Il libro contiene diversi articoli, ma quello sull’operaismo italiano, anzi su 3 autorevoli membri e un mezzo di questa storia (Bifo, Negri, Revel e Lazzarato), è davvero curioso e pieno di sorprese.
Intanto, perché ci fa vedere con gli occhi di un americano un mondo e certi personaggi che da bambini abbiamo visto al telegiornale presentati come gente capace di prendere i lupi a calci nel culo. Poi perché ci dice che fuori dall’Italia certi scrittori nostrani hanno non solo un discreto pubblico, ma godono di una certa venerazione, manco fossero delle Rock Star.
Dopo il ’68, dice Graeber, i pensatori radicali misero in discussione i nodi del sistema di pensiero occidentale, (un po’ come aveva fatto il dadaismo) fino a proclamare «la morte dell’Uomo, della Verità, della Società, della Ragione, della Dialettica, persino della Morte stessa».

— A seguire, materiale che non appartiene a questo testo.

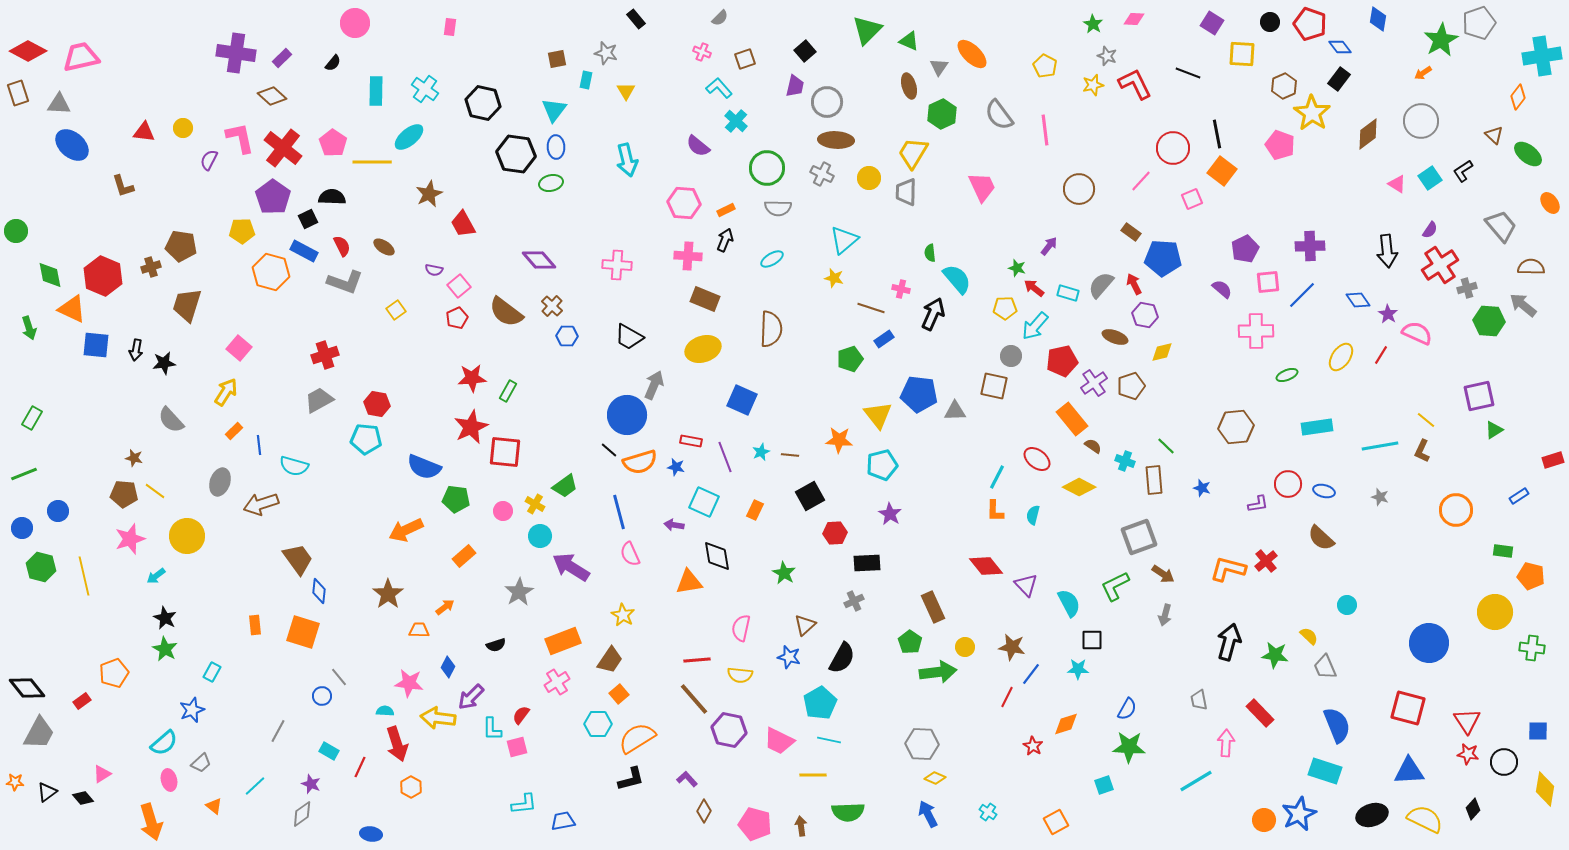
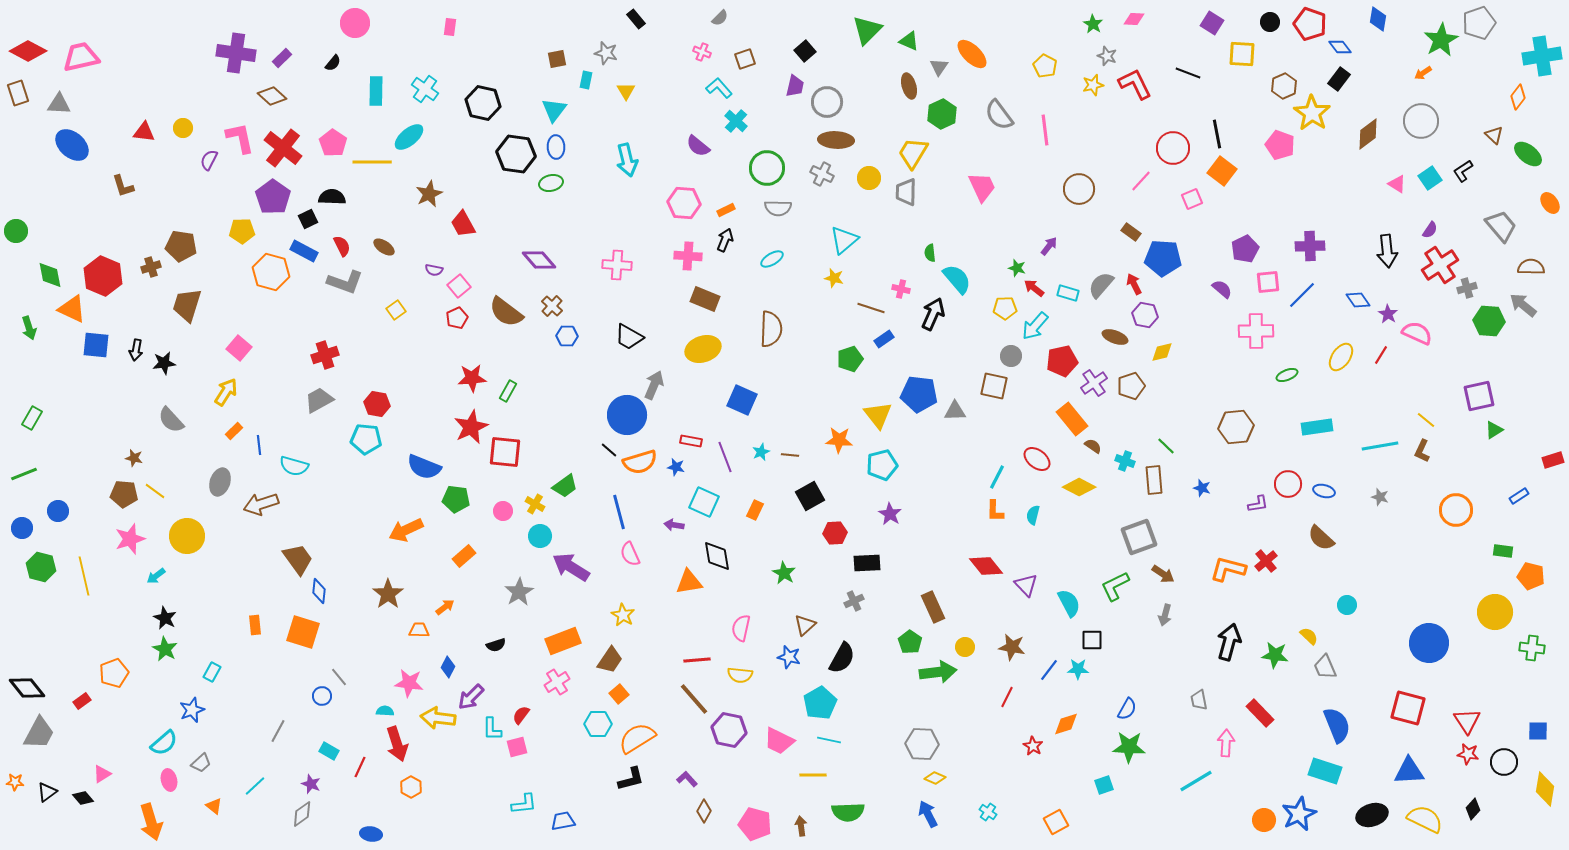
blue line at (1031, 674): moved 18 px right, 4 px up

Ma nel giro di un decennio le posizioni radicali possibili nell’ambito della grande tradizione della filosofia post-cartesiana sono state fondamentalmente esaurite. Il momento eroico era finito. Soprattutto, è diventato sempre più difficile partire dal presupposto che gli atti eroici di sovversione epistemologica fossero rivoluzionari, o comunque particolarmente sovversivi in campo sociale. I loro effetti sono diventati, semmai, depoliticizzanti.

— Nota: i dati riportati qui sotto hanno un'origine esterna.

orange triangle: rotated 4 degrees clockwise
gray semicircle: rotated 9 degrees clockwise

Come l’esperimento formale dell’avanguardia si è adattato perfettamente ad abbellire le abitazioni dei banchieri conservatori, e il montaggio surrealista si è prestato a divenire il linguaggio dell’industria pubblicitaria, così la teoria post-strutturalista si è dimostrata la filosofia perfetta per accademici auto-compiaciuti e senza nessun coinvolgimento politico.
«Se non altro», dice Graeber, «questo spiegherebbe la cifra ossessivo-compulsiva del costante ritorno a simili momenti eroici. Si tratta di una sottile forma di conservatorismo, una nostalgia per i tempi in cui era possibile indossare un vestito di carta stagnola, urlare un verso senza senso, e osservare come un pubblico di placidi borghesi divenisse una folla inferocita.»
Questo tentativo di liberazione è stato fortemente depoliticizzante, e averlo riproposto in tempi recenti ha significato un grosso passo indietro.
Si possono fare molte obiezioni a questa analisi di Graeber. Ma la migliore la fornisce lo stesso Graeber, quando racconta di quella volta che venne regalata una macchina ad un gruppo di agitatori anarchici di New York.
La macchina diventò un problema grosso. Non c’era modo di gestirla. Il gruppo era disorganizzato – anarchico, appunto! – non aveva una personalità giuridica, e quindi non poteva intestarsi una macchina, o sottoscrivere un’assicurazione. Diventarlo avrebbe significato avere un codice, un nome, e dunque essere identificabili.
La macchina non poteva essere intestata neanche ad uno dei membri del gruppo, perché anche in questo caso non poteva essere usata da altri senza deleghe, carte di identità, e tutto l’armamentario di uno stato di polizia.
Non c’era verso di uscire dall’impasse senza declinare l’offerta, senza rifiutare l’affare e ritirarsi, per così dire, dal mondo.
I post-operaisti hanno trovato, a modo loro, un modo di stare nel mondo, un modo di stare sulla cresta dell’onda, che è un modo tutto italiano di interpretare il teleologismo borghese.
Un modo non molto dissimile da quello trovato dagli anarchici di Occupy Wall Street. Mentre i primi hanno persino messo a repentaglio la loro stessa vita per il desiderio quasi morboso del nuovo, del difficile, del proibito, e spesso dello scandalo – ricordiamo tutti quel passo di Dominio e Sabotaggio, dove Negri si squaglia alla sola idea di calarsi il passamontagna; i secondi, come Stirner, hanno finito per inciampare sull’identità – un’identità negata che non fa che ritornare anche nella negazione.
Insomma, entrambi i gruppi, con in testa la rivoluzione, perdono di vista le piccole cose del mondo, la vita spicciola del popolo minuto. Per entrambi vale ancora quel motto di Saint-Just dove forse ha un peso determinante proprio quell’inutile «forse» caduto a caso in mezzo alla frase: «La forza delle cose ci porta forse a risultati che non avevamo previsto».